Items listed in a dataset:
-.-.-
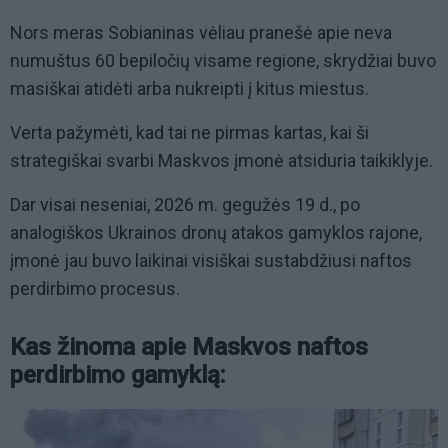
Nors meras Sobianinas vėliau pranešė apie neva
numuštus 60 bepiločių visame regione, skrydžiai buvo
masiškai atidėti arba nukreipti į kitus miestus.
Verta pažymėti, kad tai ne pirmas kartas, kai ši
strategiškai svarbi Maskvos įmonė atsiduria taikiklyje.
Dar visai neseniai, 2026 m. gegužės 19 d., po
analogiškos Ukrainos dronų atakos gamyklos rajone,
įmonė jau buvo laikinai visiškai sustabdžiusi naftos
perdirbimo procesus.
Kas žinoma apie Maskvos naftos
perdirbimo gamyklą:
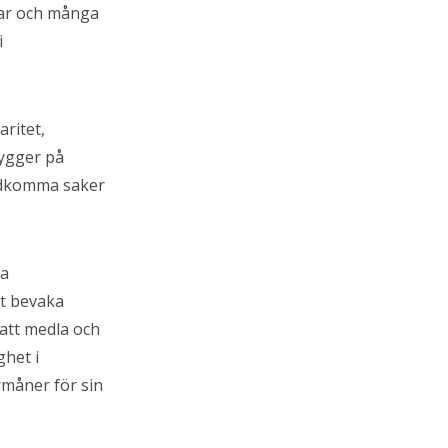
rar och många
i
ritet,
bygger på
tadkomma saker
ga
tt bevaka
att medla och
ghet i
måner för sin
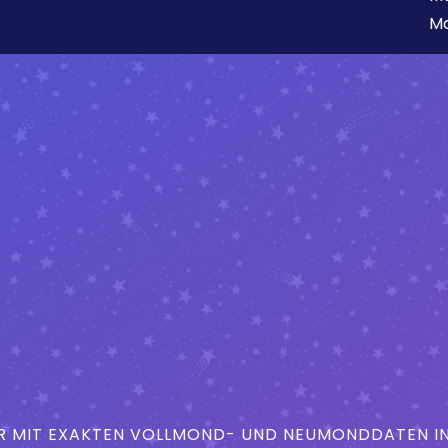
Mo
MIT EXAKTEN VOLLMOND- UND NEUMONDDATEN IN 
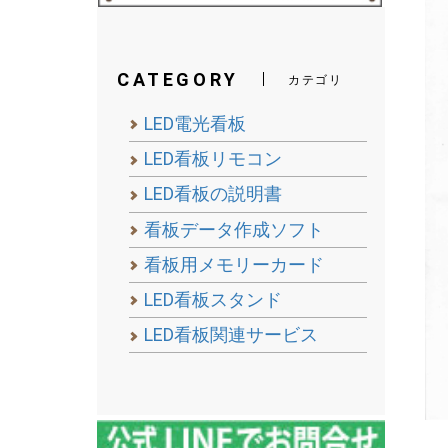
CATEGORY
カテゴリ
LED電光看板
LED看板リモコン
LED看板の説明書
看板データ作成ソフト
看板用メモリーカード
LED看板スタンド
LED看板関連サービス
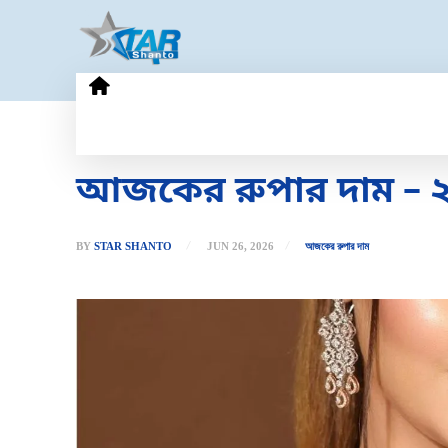
HOME
GOLD PRICE
TECHN
আজকের রুপার দাম – ২৬ 
BY
STAR SHANTO
JUN 26, 2026
আজকের রুপার দাম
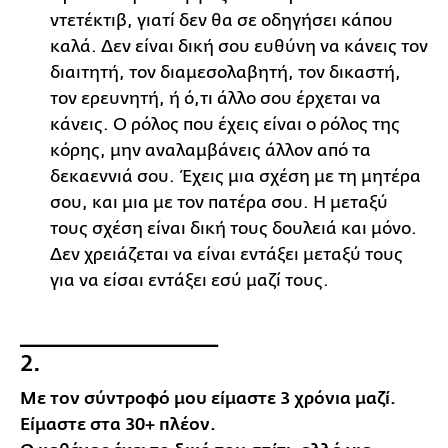
ντετέκτιβ, γιατί δεν θα σε οδηγήσει κάπου
καλά. Δεν είναι δική σου ευθύνη να κάνεις τον
διαιτητή, τον διαμεσολαβητή, τον δικαστή,
τον ερευνητή, ή ό,τι άλλο σου έρχεται να
κάνεις. Ο ρόλος που έχεις είναι ο ρόλος της
κόρης, μην αναλαμβάνεις άλλον από τα
δεκαεννιά σου. Έχεις μια σχέση με τη μητέρα
σου, και μια με τον πατέρα σου. Η μεταξύ
τους σχέση είναι δική τους δουλειά και μόνο.
Δεν χρειάζεται να είναι εντάξει μεταξύ τους
για να είσαι εντάξει εσύ μαζί τους.
__________________
2.
Με τον σύντροφό μου είμαστε 3 χρόνια μαζί.
Είμαστε στα 30+ πλέον.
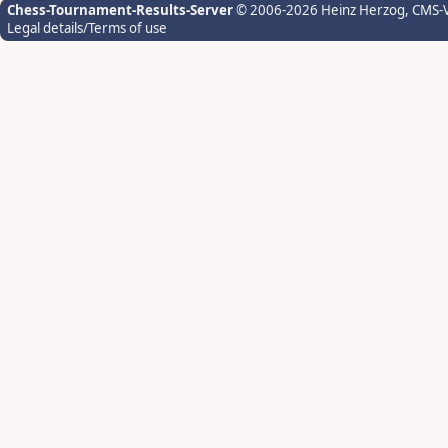
Chess-Tournament-Results-Server
© 2006-2026 Heinz Herzog
, CMS-
Legal details/Terms of use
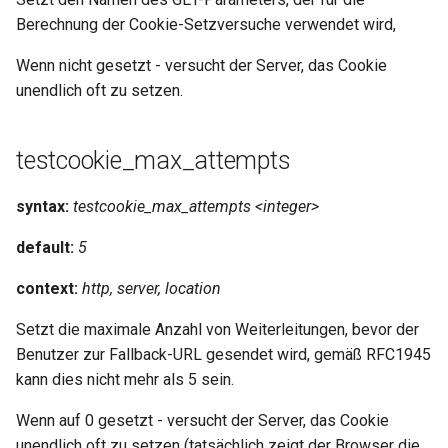
requests
Berechnung der Cookie-Setzversuche verwendet wird,
Wenn nicht gesetzt - versucht der Server, das Cookie
riak
unendlich oft zu setzen.
router
testcookie_max_attempts
rsa
syntax:
testcookie_max_attempts <integer>
scrypt
default:
5
session
context:
http, server, location
shell
Setzt die maximale Anzahl von Weiterleitungen, bevor der
Benutzer zur Fallback-URL gesendet wird, gemäß RFC1945
signal
kann dies nicht mehr als 5 sein.
smtp
Wenn auf 0 gesetzt - versucht der Server, das Cookie
unendlich oft zu setzen (tatsächlich zeigt der Browser die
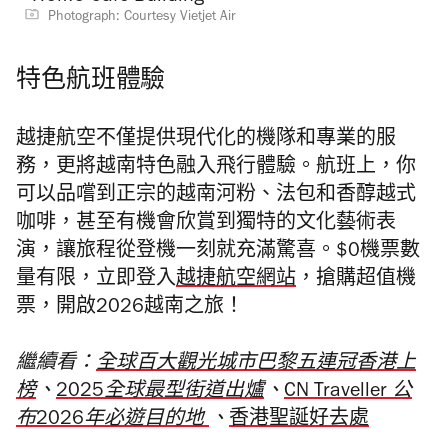
Photograph: Courtesy Vietjet Air
特色航班體驗
越捷航空不僅提供現代化的機隊和專業的服
務，更將越南特色融入飛行體驗。航班上，你
可以品嚐到正宗的越南河粉、法包和香醇越式
咖啡，甚至有機會欣賞到獨特的文化藝術表
演，讓旅程從登機一刻就充滿驚喜
。
$0機票數
量有限，立即登入
越捷航空網站
，
搶購超值機
票，開啟2026越南之旅！
繼續看：
全球百大觀光城市巴黎五連冠香港上
榜
、
2025全球最型街道出爐
、
CN Traveller 公
布2026年必遊目的地
、
香港聖誕好去處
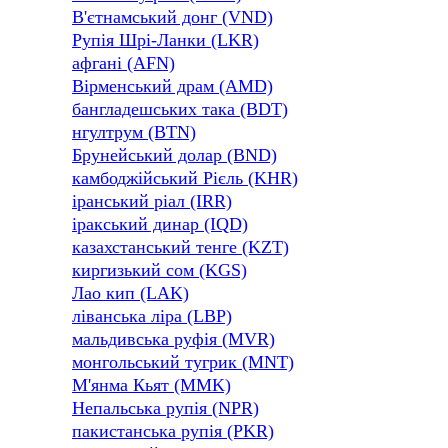
В'єтнамський донг (VND)
Рупія Шрі-Ланки (LKR)
афгані (AFN)
Вірменський драм (AMD)
бангладешських така (BDT)
нгултрум (BTN)
Брунейський долар (BND)
камбоджійський Рієль (KHR)
іранський ріал (IRR)
іракський динар (IQD)
казахстанський тенге (KZT)
киргизький сом (KGS)
Лао кип (LAK)
ліванська ліра (LBP)
мальдивська руфія (MVR)
монгольський тугрик (MNT)
М'янма Кьят (MMK)
Непальська рупія (NPR)
пакистанська рупія (PKR)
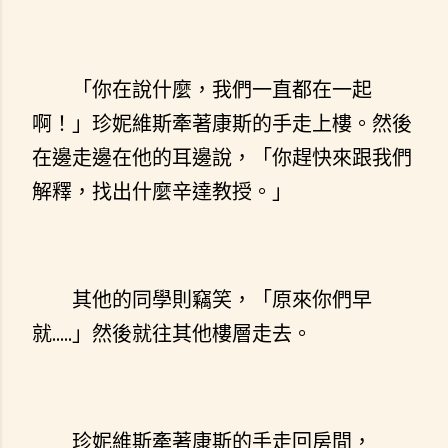
「你在說什麼，我們一直都在一起
啊！」珍妮維斯牽著康斯的手走上樓。然後
在邊走邊在他的耳邊說，「你趕快來跟我們
解釋，找出什麼辛達教授。」
其他的同學則竊笑，「原來你們早
就.....」然後就往其他樓層走去。
珍妮維斯牽著康斯的手走回房間，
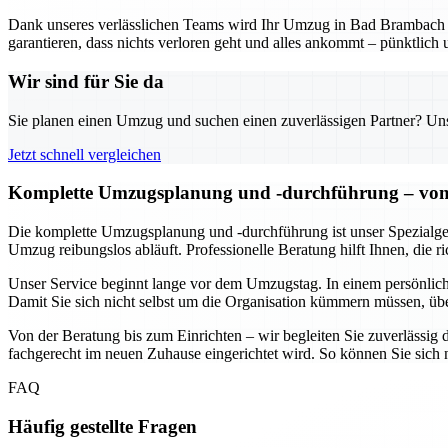
Dank unseres verlässlichen Teams wird Ihr Umzug in Bad Brambach z
garantieren, dass nichts verloren geht und alles ankommt – pünktlich 
Wir sind für Sie da
Sie planen einen Umzug und suchen einen zuverlässigen Partner? Unser
Jetzt schnell vergleichen
Komplette Umzugsplanung und -durchführung – von 
Die komplette Umzugsplanung und -durchführung ist unser Spezialgebi
Umzug reibungslos abläuft. Professionelle Beratung hilft Ihnen, die 
Unser Service beginnt lange vor dem Umzugstag. In einem persönlich
Damit Sie sich nicht selbst um die Organisation kümmern müssen, üb
Von der Beratung bis zum Einrichten – wir begleiten Sie zuverlässig d
fachgerecht im neuen Zuhause eingerichtet wird. So können Sie sic
FAQ
Häufig gestellte Fragen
-.-.-
→ Problem to work on
Above are the records. Copy word for word only their lines from the one holding "analogiškos Ukrainos dronų" through the one holding "MIT EXAKTEN VOLLMOND- UND NEUMONDDATEN IN", both included, and skip the images.

→ Response box
analogiškos Ukrainos dronų atakos gamyklos rajone,
įmonė jau buvo laikinai visiškai sustabdžiusi naftos
perdirbimo procesus.
Kas žinoma apie Maskvos naftos
perdirbimo gamyklą:
rar och många
i
ritet,
bygger på
tadkomma saker
ga
tt bevaka
att medla och
ghet i
måner för sin
Mo
MIT EXAKTEN VOLLMOND- UND NEUMONDDATEN IN 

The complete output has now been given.